> **Description of the task**
Copy each line from the records below in which the word "Samsung" is found.

Records contained in a dataset:
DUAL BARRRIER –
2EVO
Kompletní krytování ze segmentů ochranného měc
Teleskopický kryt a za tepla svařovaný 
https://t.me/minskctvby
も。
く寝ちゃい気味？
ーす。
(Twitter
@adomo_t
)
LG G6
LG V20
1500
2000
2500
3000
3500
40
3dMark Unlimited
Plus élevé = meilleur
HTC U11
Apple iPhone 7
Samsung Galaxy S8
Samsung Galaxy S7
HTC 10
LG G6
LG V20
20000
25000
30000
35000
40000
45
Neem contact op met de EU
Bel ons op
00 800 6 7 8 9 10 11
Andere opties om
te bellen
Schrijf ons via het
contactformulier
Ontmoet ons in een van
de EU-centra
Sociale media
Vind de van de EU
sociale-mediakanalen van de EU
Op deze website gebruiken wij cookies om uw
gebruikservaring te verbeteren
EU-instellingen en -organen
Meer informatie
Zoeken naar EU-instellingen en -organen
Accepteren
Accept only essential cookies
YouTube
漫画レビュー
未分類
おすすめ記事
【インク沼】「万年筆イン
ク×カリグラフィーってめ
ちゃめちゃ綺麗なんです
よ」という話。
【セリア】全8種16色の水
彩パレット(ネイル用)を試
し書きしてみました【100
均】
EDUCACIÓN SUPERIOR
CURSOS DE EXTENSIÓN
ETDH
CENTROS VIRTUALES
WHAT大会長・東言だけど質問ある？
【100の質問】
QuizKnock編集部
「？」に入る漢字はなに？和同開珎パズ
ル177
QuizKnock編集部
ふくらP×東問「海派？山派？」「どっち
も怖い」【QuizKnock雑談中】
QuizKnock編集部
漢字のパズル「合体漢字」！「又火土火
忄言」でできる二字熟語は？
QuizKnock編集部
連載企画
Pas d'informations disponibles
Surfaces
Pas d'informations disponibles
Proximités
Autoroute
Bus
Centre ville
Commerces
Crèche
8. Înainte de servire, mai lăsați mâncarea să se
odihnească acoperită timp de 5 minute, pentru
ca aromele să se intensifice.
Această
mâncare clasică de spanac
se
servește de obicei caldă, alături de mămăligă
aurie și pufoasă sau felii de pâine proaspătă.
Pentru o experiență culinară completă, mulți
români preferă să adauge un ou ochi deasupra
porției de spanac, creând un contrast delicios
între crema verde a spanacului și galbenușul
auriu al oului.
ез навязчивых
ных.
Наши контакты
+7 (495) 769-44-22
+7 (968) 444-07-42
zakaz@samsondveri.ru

> **Exercise result**
Samsung Galaxy S8
Samsung Galaxy S7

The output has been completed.